Listening to Music in Silence

I don't know if any of you are so fond of music as to know how to hear it. But if you want to listen to music, you must create an absolute silence in your head, you must not follow or accept a single thought, and must be entirely concentrated, like a sort of screen which receives, without movement or noise, the vibration of the music. That is the only way, there is no other, the only way of hearing music and understanding it. If you admit in the least the movements and fancies of your thought, the whole value of the music escapes you. Well, to understand a teaching which is not quite of the ordinary material kind but implies an opening to something more deep within, this necessity of silence is far greater still. If, instead of listening to what you are told, you begin to jump on the idea in order to ask another question or even to discuss what is said under the false pretext of understanding better, all that you are told passes like smoke without leaving any effect. (The Mother, 25 July 1956) [172]


To hear it one should make oneself as silent and passive as possible. And if, in the mental silence, a part of the being can take the attitude of the witness who observes without reacting or participating, then one can take account of the effect which the music produces on the feelings and emotions; and if it produces a state of deep calm and of semi-trance, then that is quite good. [173]


In the same way as one can share the emotions of another person by sympathy, spontaneously, by an affinity more or less deep, or else by an effort of concentration which ends in identification.
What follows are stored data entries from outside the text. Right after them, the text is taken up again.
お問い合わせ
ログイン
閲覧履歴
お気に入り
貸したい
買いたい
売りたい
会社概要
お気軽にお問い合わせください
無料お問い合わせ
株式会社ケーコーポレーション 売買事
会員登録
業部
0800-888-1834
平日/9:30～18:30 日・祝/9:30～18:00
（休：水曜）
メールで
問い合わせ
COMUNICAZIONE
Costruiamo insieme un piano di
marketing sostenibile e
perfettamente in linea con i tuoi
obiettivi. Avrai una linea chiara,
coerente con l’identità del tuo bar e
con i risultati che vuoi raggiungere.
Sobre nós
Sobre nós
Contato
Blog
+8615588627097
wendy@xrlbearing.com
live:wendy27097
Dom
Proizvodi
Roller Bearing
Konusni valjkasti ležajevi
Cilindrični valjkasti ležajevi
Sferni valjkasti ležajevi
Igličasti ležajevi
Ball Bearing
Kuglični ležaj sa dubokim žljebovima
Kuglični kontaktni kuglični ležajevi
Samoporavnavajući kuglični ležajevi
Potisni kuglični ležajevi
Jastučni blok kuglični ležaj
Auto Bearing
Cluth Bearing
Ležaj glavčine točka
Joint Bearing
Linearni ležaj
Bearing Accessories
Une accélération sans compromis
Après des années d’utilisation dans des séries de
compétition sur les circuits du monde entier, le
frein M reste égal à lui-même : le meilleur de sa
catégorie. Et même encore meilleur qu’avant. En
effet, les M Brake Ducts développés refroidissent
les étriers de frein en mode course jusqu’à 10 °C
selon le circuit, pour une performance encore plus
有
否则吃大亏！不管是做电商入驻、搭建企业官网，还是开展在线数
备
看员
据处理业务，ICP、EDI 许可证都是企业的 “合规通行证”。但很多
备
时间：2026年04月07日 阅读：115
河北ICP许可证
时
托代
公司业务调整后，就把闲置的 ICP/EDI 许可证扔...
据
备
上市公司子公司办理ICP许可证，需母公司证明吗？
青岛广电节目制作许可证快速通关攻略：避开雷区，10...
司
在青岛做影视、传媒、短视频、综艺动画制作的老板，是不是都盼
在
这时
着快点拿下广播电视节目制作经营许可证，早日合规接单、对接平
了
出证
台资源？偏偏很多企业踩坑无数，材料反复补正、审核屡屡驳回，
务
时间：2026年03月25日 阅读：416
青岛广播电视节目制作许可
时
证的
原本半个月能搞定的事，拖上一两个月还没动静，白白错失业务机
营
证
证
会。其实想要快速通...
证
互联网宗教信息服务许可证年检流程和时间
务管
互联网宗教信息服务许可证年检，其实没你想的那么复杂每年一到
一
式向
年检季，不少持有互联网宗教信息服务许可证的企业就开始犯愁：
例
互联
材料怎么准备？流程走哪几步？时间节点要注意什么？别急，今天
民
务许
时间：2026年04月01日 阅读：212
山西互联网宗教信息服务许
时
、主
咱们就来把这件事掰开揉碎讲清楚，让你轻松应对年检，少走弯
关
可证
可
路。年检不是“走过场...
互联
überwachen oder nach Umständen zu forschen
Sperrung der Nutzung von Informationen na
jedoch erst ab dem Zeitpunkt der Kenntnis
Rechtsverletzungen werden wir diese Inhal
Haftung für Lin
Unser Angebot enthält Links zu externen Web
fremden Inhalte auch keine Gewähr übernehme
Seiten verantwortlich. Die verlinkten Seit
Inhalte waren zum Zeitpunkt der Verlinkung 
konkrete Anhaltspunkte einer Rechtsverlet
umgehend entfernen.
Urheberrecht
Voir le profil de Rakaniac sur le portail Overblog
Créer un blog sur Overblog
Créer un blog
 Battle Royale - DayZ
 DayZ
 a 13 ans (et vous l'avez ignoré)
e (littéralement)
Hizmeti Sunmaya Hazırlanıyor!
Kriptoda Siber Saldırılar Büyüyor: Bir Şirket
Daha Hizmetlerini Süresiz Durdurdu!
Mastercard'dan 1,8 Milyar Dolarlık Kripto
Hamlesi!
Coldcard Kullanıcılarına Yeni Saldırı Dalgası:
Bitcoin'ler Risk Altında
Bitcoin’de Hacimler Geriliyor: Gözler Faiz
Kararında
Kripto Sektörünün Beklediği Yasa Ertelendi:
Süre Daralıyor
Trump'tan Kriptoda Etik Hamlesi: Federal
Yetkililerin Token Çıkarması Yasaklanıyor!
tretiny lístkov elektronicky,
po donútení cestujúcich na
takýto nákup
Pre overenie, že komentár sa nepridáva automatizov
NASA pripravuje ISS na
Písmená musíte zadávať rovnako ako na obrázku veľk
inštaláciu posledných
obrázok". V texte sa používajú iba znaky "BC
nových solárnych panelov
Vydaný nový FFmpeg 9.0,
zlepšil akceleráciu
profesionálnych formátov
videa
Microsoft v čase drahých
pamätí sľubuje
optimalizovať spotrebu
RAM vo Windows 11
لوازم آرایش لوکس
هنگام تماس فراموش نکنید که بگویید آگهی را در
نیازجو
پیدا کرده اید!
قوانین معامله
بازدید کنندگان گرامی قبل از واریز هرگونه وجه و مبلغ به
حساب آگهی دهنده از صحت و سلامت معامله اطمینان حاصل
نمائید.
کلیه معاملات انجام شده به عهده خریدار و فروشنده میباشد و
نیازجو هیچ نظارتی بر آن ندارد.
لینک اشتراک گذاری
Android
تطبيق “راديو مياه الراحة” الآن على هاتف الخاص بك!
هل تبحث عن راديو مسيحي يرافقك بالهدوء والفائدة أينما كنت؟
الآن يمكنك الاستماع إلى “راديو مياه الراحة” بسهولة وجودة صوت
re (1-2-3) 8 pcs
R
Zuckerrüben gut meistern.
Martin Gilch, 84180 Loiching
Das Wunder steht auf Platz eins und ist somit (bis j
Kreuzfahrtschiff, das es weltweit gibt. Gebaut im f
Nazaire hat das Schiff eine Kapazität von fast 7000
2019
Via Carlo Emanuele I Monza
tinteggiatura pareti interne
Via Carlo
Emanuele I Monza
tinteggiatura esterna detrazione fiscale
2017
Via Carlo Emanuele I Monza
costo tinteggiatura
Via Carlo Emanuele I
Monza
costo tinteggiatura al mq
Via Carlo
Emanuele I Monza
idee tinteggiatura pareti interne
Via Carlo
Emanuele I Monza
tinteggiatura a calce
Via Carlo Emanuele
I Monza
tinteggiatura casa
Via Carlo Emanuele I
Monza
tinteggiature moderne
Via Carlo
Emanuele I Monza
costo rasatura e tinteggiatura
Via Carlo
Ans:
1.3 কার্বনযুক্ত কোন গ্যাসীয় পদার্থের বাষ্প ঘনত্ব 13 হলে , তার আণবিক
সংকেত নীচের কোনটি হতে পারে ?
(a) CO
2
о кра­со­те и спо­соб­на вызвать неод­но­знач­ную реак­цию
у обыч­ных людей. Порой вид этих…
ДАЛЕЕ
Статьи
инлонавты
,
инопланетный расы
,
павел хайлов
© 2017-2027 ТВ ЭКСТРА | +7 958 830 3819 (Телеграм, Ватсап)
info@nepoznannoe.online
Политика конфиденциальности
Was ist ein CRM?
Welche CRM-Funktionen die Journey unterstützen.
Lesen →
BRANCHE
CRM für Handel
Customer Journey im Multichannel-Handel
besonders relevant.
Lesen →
It is this last process that one adopts when one listens to music with an intense and concentrated attention, to the point of checking all other noise in the head and obtaining a complete silence, into which fall, by drop, the notes of the music whose sound alone remains; and with the sound all the feelings, all the movements of emotion can be perceived, experienced, felt as if they were produced in ourselves. [174]

Reading in Silence

In a general and almost absolute way, if you truly wish to profit from these readings, as from all of Sri Aurobindo's writings, the best method is this: having gathered your consciousness and focused your attention on what you are reading, you must establish a minimum of mental tranquillity—the best thing would be to obtain perfect silence—and achieve a state of immobility of the mind, immobility of the brain, I might say, so that the attention becomes as still and immobile as a mirror, like the surface of absolutely still water. Then what one has read passes through the surface and penetrates deep into the being where it is received with a minimum of distortion. Afterwards—sometimes long afterwards—it wells up again from the depths and manifests in the brain with its full power of comprehension, not as knowledge acquired from outside, but as a light one carried within. [175]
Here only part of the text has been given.